Sepeninggal ‘Umar bin ‘Abdul Aziz –rahimahullaahu ta’ala-, kekuasaan Bani Umayyah berada di bawah khalifah Yazid bin ‘Abdul Malik –rahimahullaahu ta’ala- (720- 724 M). Namun sayang, penguasa yang satu ini terlalu gandrung kepada kemewahan dan kurang memperhatikan kehidupan rakyat. Masyarakat yang sebelumnya hidup dalam ketenteraman dan kedamaian, pada zamannya berubah menjadi kacau. Dengan latar belakang dan kepentingan etnis politis, masyarakat menyatakan konfrontasi terhadap pemerintahan Yazid bin ‘Abdul Malik. Kerusuhan terus berlanjut hingga masa pemerintahan Khalifah berikutnya, Hisyam bin ‘Abdul Malik –rahimahullaahu ta’ala- (724-743 M). Bahkan di zaman Hisyam ini muncul satu kekuatan baru yang menjadi tantangan berat bagi pemerintahan Bani Umayyah. Kekuatan itu berasal dari kalangan Bani Hasyim yang didukung oleh golongan mawali dan merupakan ancaman yang sangat serius. Dalam perkembangan berikutnya kekuatan baru ini, mampu menggulingkan dinasti Umawiyah dan menggantikannya dengan dinasti baru, Bani Abbas.

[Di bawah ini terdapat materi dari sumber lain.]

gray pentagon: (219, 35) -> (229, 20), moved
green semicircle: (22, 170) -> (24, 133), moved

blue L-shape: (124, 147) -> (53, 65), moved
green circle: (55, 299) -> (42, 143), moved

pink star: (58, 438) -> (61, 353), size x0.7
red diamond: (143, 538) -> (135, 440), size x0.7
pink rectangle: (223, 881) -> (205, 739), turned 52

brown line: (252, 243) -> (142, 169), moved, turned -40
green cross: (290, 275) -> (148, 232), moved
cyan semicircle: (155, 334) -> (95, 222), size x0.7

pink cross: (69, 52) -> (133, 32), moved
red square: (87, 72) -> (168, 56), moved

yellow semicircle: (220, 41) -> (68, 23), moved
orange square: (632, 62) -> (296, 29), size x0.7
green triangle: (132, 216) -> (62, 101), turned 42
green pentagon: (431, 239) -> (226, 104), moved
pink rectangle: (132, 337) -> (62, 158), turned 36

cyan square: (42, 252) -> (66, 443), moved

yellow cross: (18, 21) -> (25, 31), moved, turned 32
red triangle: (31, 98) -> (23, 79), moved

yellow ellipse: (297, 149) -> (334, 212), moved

Sepeninggal Hisyam bin ‘Abdul Malik –rahimahullaahu ta’ala-, khalifah-khalifah Bani Umayyah yang tampil bukan hanya lemah tetapi juga bermoral buruk. Hal ini makin memperkuat golongan oposisi. Akhirnya, pada tahun 750 M, Daulah Umayyah digulingkan Bani Abbas yang bersekutu dengan Abu Muslim al-Khurasani. Marwan II bin Muhammad al-Himar –rahimahullaahu ta’ala-, khalifah terakhir Bani Umayyah, melarikan diri ke Mesir, ditangkap dan dibunuh di sana.

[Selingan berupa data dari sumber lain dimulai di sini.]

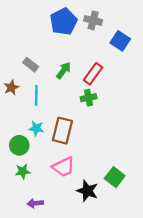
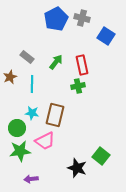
red rectangle: (93, 74) -> (82, 65), turned -48
pink trapezoid: (64, 167) -> (45, 141), moved
green star: (23, 171) -> (20, 151), size x1.5

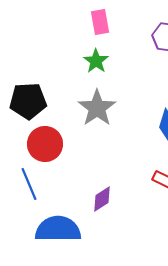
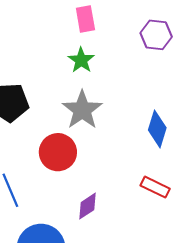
red circle: (45, 144) -> (58, 152), moved

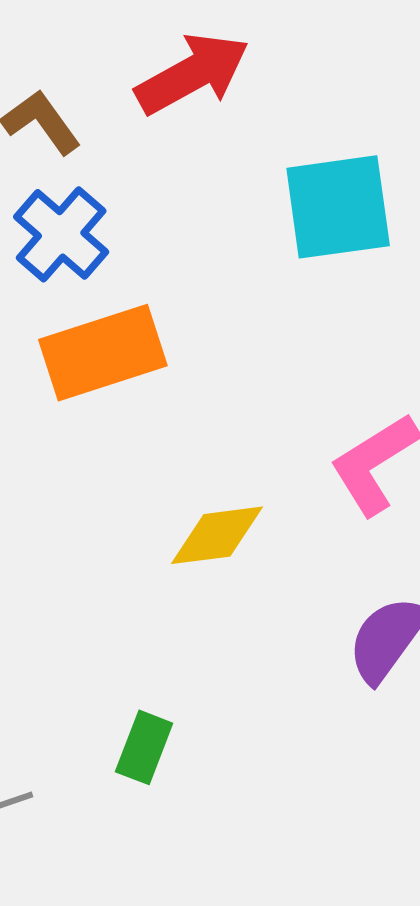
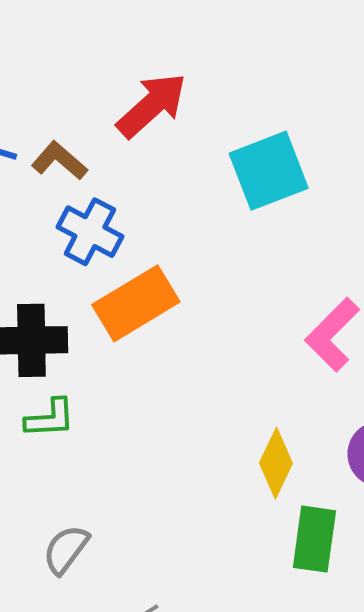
yellow diamond: (217, 535) -> (276, 463), moved, turned -44
green rectangle: (144, 747) -> (314, 539), moved, size x1.4

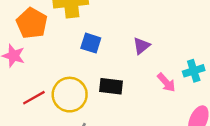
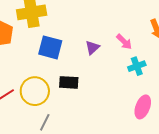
blue square: (91, 43) -> (50, 47), size x1.4
pink arrow: (166, 82) -> (124, 42), moved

Faktor-Faktor Kemunduran Bani Umayyah
Ada beberapa faktor yang menyebabkan dinasti Bani Umayyah lemah dan membawanya kepada kehancuran. Faktor-faktor tersebut antara lain:
  1. Sistem pergantian khalifah melalui garis keturunan adalah sesuatu yang baru (bid’ah) bagi tradisi Islam yang lebih menekankan aspek senioritas. Pengaturannya tidak jelas, sehingga menyebabkan terjadinya persaingan yang tidak sehat di kalangan anggota keluarga istana.

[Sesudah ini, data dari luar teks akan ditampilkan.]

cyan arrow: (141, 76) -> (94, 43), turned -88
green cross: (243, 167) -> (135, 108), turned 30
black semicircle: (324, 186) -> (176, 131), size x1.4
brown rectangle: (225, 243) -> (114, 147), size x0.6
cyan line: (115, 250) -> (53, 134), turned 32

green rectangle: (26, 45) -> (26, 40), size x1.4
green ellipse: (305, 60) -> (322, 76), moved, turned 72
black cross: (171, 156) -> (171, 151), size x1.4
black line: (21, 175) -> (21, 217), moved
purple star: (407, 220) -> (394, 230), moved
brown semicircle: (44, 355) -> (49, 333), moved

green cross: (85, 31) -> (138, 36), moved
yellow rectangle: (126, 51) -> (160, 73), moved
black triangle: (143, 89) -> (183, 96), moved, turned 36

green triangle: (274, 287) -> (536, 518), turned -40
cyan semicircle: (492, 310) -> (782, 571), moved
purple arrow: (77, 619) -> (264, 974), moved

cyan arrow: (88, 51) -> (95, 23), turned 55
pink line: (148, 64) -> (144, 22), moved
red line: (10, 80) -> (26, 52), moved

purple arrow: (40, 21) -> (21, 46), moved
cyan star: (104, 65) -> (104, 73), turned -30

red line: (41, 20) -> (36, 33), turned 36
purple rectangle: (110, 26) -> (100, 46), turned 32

  2. Latar belakang terbentuknya dinasti Bani Umayyah tidak bisa dipisahkan dari konflik-konflik politik yang terjadi di masa ‘Ali –radhiyallaahu ‘anhu-. Sisa-sisa Syi’ah dan Khawarij terus menjadi gerakan oposisi, baik secara terbuka seperti di masa awal dan akhir maupun secara tersembunyi seperti di masa pertengahan kekuasaan Bani Umayyah.
  3. Pada masa kekuasaan Bani Umayyah, pertentangan etnis antara suku Arabia Utara (Bani Qays) dan Arabia Selatan (Bani Kalb) yang sudah ada sejak zaman sebelum Islam, makin meruncing. Perselisihan ini mengakibatkan para penguasa Bani Umayyah mendapat kesulitan untuk menggalang persatuan dan kesatuan. Disamping itu, sebagian besar golongan mawali (non-Arab), terutama di Irak dan wilayah bagian timur lainnya, merasa tidak puas karena status mawali itu menggambarkan suatu inferioritas, ditambah dengan keangkuhan bangsa Arab yang diperlihatkan pada masa Bani Umayyah.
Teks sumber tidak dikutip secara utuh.